Tags
adventure, automobile, automotive, car trouble, cars, driving, expressway, fiction, highway, Illinois, Indiana, life, Michigan, midwest, night, roadside assistance, story, tow truck, travel
Car skids on the wet pavement, hydroplanes, the wheel shutters and shakes but only a little. She turns the music down. Drives, drives, drives. The car rumbles, she worries. Doesn’t know, but decides to pull off at the next exit. The roads are long, the night’s been dark for hours now. Mile marker, tree, reflector pole-thingy, where are the exits on this highway anyway!? Something shifts, the rumble turns to a grind.
Panic.
She pulls over immediately, as fast as she can get her Taurus over that solid white line, not 200 yards from the exit ramp. As the car slows, she hears the uncomfortable sound of metal to asphalt. Oh no.
Guilty that she doesn’t know more, that she didn’t pull off sooner, that she didn’t see it coming, she breathes heavily and her face feels hot. Fearful that the problem is bigger because of her ignorance, she waits a moment. Afraid to be alone with no answers, she fishes for her phone. Plus, she used to be afraid of the dark. Used to be, right.
She calls dad, calls the insurance helper people. Someone’s on his way. Wait, wait, wait. She drank coffee and ate popcorn all the way here and she has to go. But she has to stay and wait for the man who will fix her tire. Wait, wait, wait. It’s taking a while. He’s going to be late. An hour goes by. She prays for her students with notecards stuck in the mirror. She practices her sign language. She checks the rearview mirror obsessively, but doesn’t mean to.

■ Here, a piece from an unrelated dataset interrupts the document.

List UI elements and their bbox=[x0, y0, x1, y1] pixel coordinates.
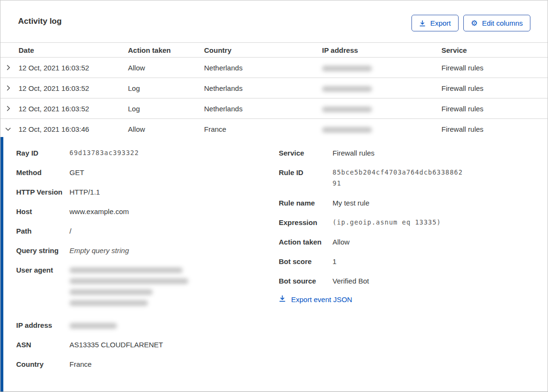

The driver calls and they figure out that he’s searching for her in Indiana. She’s in Michigan. That’s not going to work out, she thinks. And says. More calls, lots of apologies. A new truck goes out in search of her blinking hazard lights. One in the same state this time.
By this time, she can’t wait; she absolutely has to go. Kleenex, hand sanitizer, a break in the oncoming traffic. She runs up the embankment, out of sight. Two steps out of the car, a ditch. It’s been raining all day, so a muddy ditch. Maybe a foot of muddy water. She nearly loses her shoe, soaks her sweat pants. Anger. The hill is much steeper than she realized. Halfway, she can’t stop to pee; she can hardly stand. Her hands are muddy, her feet are soaked. At the top of the hill, she can hardly stand it. She goes and runs back down. But the hill is steep, and the only way back. She falls, slides down the hill in her clothes, caked in mud, twists her arm to catch her fall.
She has a suitcase full of clothes, but no pants to put on. Distressed, she stands outside the car before getting in and getting everything muddy. Her shoulder throbs from the fall. At least it had stopped raining.
The man finally comes, changes her tire, tells her to drive 50 on the highway marked 70 with the spare. Be careful. She turns the car on and slides back onto the highway. Warning lights pop up all over the dashboard. Emergency break, antilock brakes, transmission something bad. Dad is annoyed with the problem, two hours old by now, and offers no help via phone. So she drives slowly, burned by semi trucks through three states and all the way home with warning lights burning her retinas.
She waits to wake up, to snap back to reality. There’s no way this is real. This just must be fiction.